After demolishing the competition in Las Vegas, pictures started popping up on Twitter and other social media platforms showing how Kevin Harvick's rear windshield was buckling because of a broken brace and the commentary became heated whether it did or did not give the California driver an unfair advantage.

Three days later, NASCAR nailed Harvick's team with a big penalty, encumbering (yes I used the word we're not supposed to use) the win by taking away all the playoff points garnered by that victory, fining crew chief Rodney Childers $50,000 and suspending their car chief.  To prove they could still get the job done with an unbroken brace, an admittedly mad Harvick sped to his third straight Monster Energy Series checkered flag at Phoenix, feeling the whole while his team would have never been punished if not for all the attention stirred up by Twitter Trolls.  

Joey Logano, however, disagreed. "It obviously stood out and a lot of things were talked about afterward.  I wouldn't assume NASCAR makes calls off of social media. I wouldn't think that's the case. I would think NASCAR is bigger than that."

"You know I think it just makes the story bigger when you see it all over social media," Logano added. "It's not like a secret penalty or something that's underneath the car and we're all trying to figure out what's that really do. You can't really see it. You don't know what it does. But you know when it's on the outside of the car it's pretty blatantly obvious something's different right? You can see something different."

Does that mean though a driver and team should be punished for something like that after they've made it through the post-race Optical Scanning Station? Kyle Busch is concerned what NASCAR sees on the internet will impact the way they are inspecting the cars and the punishment they hand out. "Absolutely, I think what they see in social media also goes based off driver penalties and other things as well too."

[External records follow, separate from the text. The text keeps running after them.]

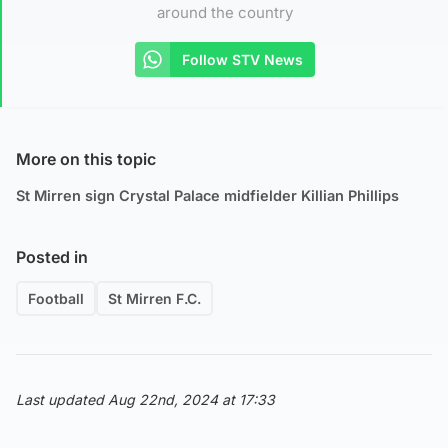
around the country
Follow STV News
More on this topic
St Mirren sign Crystal Palace midfielder Killian Phillips
Posted in
Football
St Mirren F.C.
Last updated Aug 22nd, 2024 at 17:33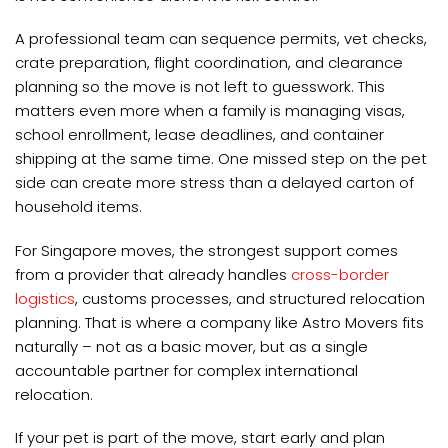
A professional team can sequence permits, vet checks,
crate preparation, flight coordination, and clearance
planning so the move is not left to guesswork. This
matters even more when a family is managing visas,
school enrollment, lease deadlines, and container
shipping at the same time. One missed step on the pet
side can create more stress than a delayed carton of
household items.
For Singapore moves, the strongest support comes
from a provider that already handles
cross-border
logistics
, customs processes, and structured relocation
planning. That is where a company like Astro Movers fits
naturally – not as a basic mover, but as a single
accountable partner for complex international
relocation.
If your pet is part of the move, start early and plan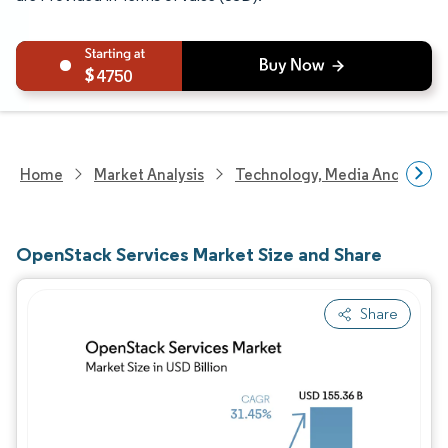
4750
Home
Market Analysis
Technology, Media And Telec
OpenStack Services Market Size and Share
Share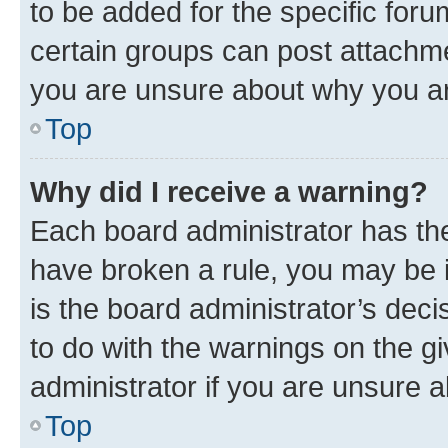
to be added for the specific foru
certain groups can post attachme
you are unsure about why you ar
Top
Why did I receive a warning?
Each board administrator has their
have broken a rule, you may be i
is the board administrator’s dec
to do with the warnings on the gi
administrator if you are unsure
Top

Busch also believes NASCAR needs to know when to either lower the volume or completely tune out all the noise after a race. "I think there's too many voices," he said.  "Them that are the powers to be that are way higher than me need to figure out how to shut that off and not pay attention to it sometimes and do what they think is best for the sport as we've done for 60 years. It seems as though the last 10 especially has been more so in listening to those who that are watching it and those that are watching it have way too many varying opinions. You're not going to please them all and it doesn't seem as though we're setting ourselves up for the best going forward by listening to too many of them."

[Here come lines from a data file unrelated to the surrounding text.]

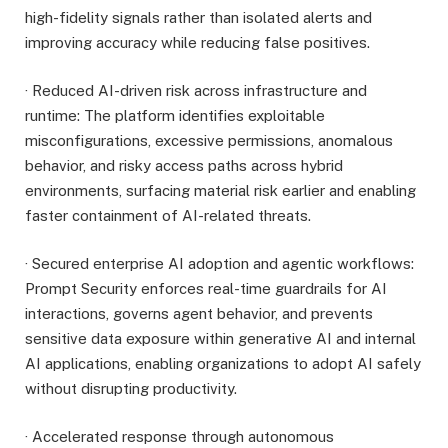
high-fidelity signals rather than isolated alerts and
improving accuracy while reducing false positives.
· Reduced AI-driven risk across infrastructure and
runtime: The platform identifies exploitable
misconfigurations, excessive permissions, anomalous
behavior, and risky access paths across hybrid
environments, surfacing material risk earlier and enabling
faster containment of AI-related threats.
· Secured enterprise AI adoption and agentic workflows:
Prompt Security enforces real-time guardrails for AI
interactions, governs agent behavior, and prevents
sensitive data exposure within generative AI and internal
AI applications, enabling organizations to adopt AI safely
without disrupting productivity.
· Accelerated response through autonomous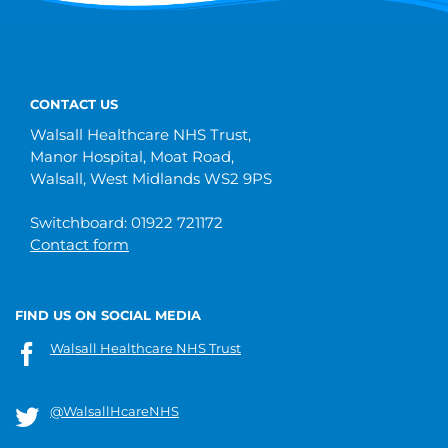
CONTACT US
Walsall Healthcare NHS Trust,
Manor Hospital, Moat Road,
Walsall, West Midlands WS2 9PS
Switchboard: 01922 721172
Contact form
FIND US ON SOCIAL MEDIA
Walsall Healthcare NHS Trust
@WalsallHcareNHS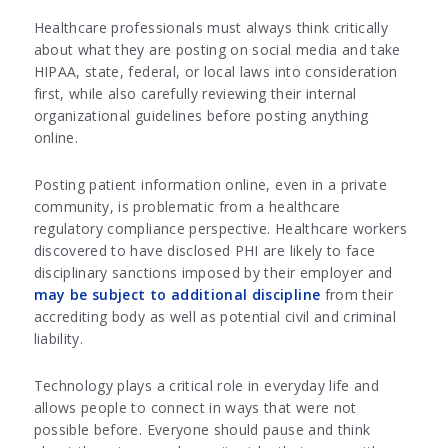
Healthcare professionals must always think critically
about what they are posting on social media and take
HIPAA, state, federal, or local laws into consideration
first, while also carefully reviewing their internal
organizational guidelines before posting anything
online.
Posting patient information online, even in a private
community, is problematic from a healthcare
regulatory compliance perspective. Healthcare workers
discovered to have disclosed PHI are likely to face
disciplinary sanctions imposed by their employer and
may be subject to additional discipline
from their
accrediting body as well as potential civil and criminal
liability.
Technology plays a critical role in everyday life and
allows people to connect in ways that were not
possible before. Everyone should pause and think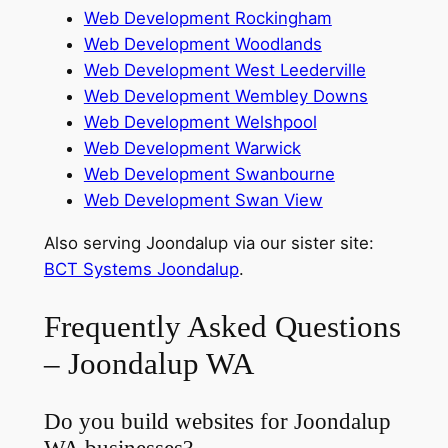
Web Development Rockingham
Web Development Woodlands
Web Development West Leederville
Web Development Wembley Downs
Web Development Welshpool
Web Development Warwick
Web Development Swanbourne
Web Development Swan View
Also serving Joondalup via our sister site:
BCT Systems Joondalup
.
Frequently Asked Questions
– Joondalup WA
Do you build websites for Joondalup
WA businesses?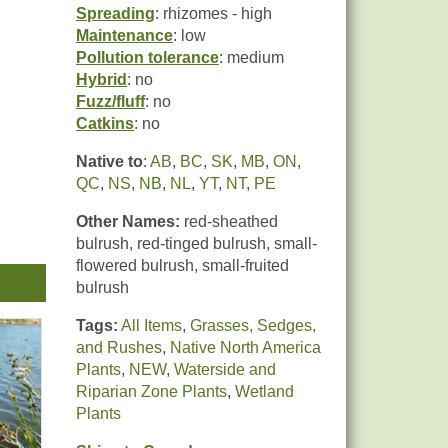
Spreading
: rhizomes - high
Maintenance
: low
Pollution tolerance
: medium
Hybrid
: no
Fuzz/fluff
: no
Catkins
: no
Native to
:
AB
,
BC
,
SK
,
MB
,
ON
,
QC
,
NS
,
NB
,
NL
,
YT
,
NT
,
PE
Other Names:
red-sheathed
bulrush, red-tinged bulrush, small-
flowered bulrush, small-fruited
nt
bulrush
o
Tags:
All Items
,
Grasses, Sedges,
and Rushes
,
Native North America
ls,
Plants
,
NEW
,
Waterside and
Riparian Zone Plants
,
Wetland
Plants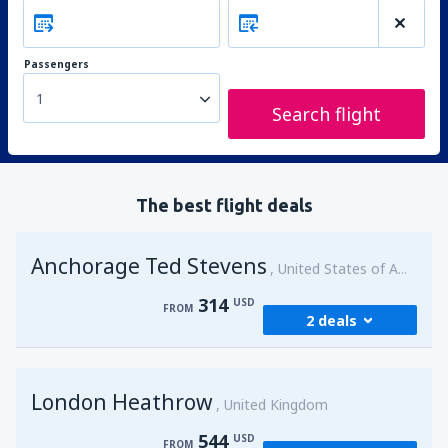
Passengers
1
Search flight
The best flight deals
Anchorage Ted Stevens
United States of America
314
USD
FROM
2 deals
from
Kenai, Kenai Municipal Airport
(ENA)
London Heathrow
314
United Kingdom
FROM
USD
544
USD
FROM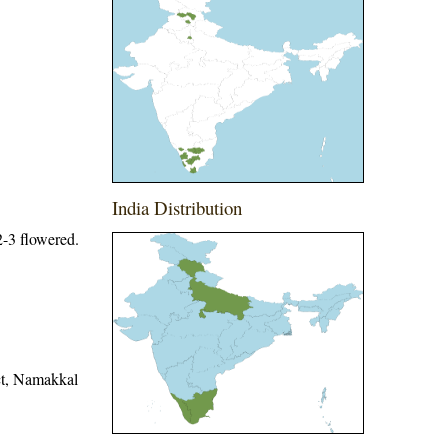
India Distribution
 2-3 flowered.
ict, Namakkal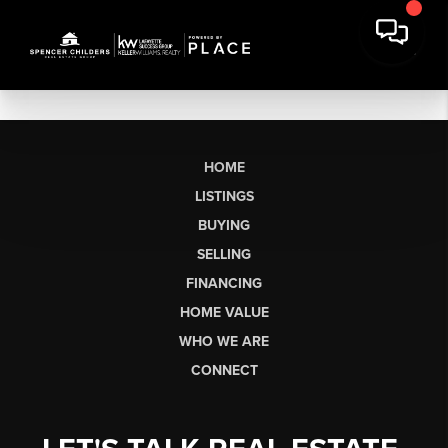
HOME
LISTINGS
BUYING
SELLING
FINANCING
HOME VALUE
WHO WE ARE
CONNECT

Kyle Larson, in the meantime, hopes NASCAR doesn't let the fans get in involved in policing their rules as they have in another sport. "It sucks that fans can point stuff out because it seems like with golf the last few years a lot of fans you know 'slo-mo' their own broadcast and show them that a player maybe moved his ball in the wrong spot or whatever."

For current Monster Energy Cup Champion Martin Truex, Jr. NASCAR needs to filter what they pull off of social media if they want to strike the right balance in their pursuit to bring the sport back to its glory days. "Certainly Twitter, especially, is a huge knee-jerk reaction not only from people reacting to it, but just talk on there in general. It's everybody's thoughts as they are pissed off or fired up about something, their initial thoughts, and they can say them to the world. So, I think you have to understand how to take those comments and those kinds of things that come out."

Like Logano, however, Truex has faith NASCAR didn't hammer Harvick based on social media, instead going on what the rule book spelled out - even if some officials didn't feel the infraction would have changed the outcome. "I don't know how all this stuff is going to change in the future or not change," Truex explained.  "But I think right now NASCAR is kind of in a tough spot having to police certain things.  I'll leave it up to them. They seem to be doing an okay job with it, but social media is pretty crazy in general."

Yes, it is. Sometimes it can feel like the old wild west where anything goes and the only law of the land is that there are no laws.  Yet, it can be a valuable tool for NASCAR just not in the technical areas they have to regulate.

I don't think NASCAR punished Harvick over a photo or video found on the internet of his rear windshield being contorted by the wind flowing over it at 190 mph, but, if they weren't already aware of the pictures, it did give them cause to investigate. The question then becomes should they have just left it alone?

My answer is yes. Unless NASCAR is willing in the future to take the win completely away, no leaving it as a "W" in the record book in one place but not another, then let that sleeping dog lie so we don't have to try and explain to the fans a victory that wasn't really a victory.  The Playoff points should go to somebody and all the numbers should add up at the end of the season.   How about we drop points penalties in favor HUGE financial ones?

NASCAR dropped the word "encumbered" to describe a win like Harvick's at Las Vegas, but it's the only way to label it now. It also means we are talking about stuff in which the on-track competition is totally blotted out by, in this case, a crumb of a controversy.

Something like a fistfight on pit road following the checkered flag is a worthy distraction, not this.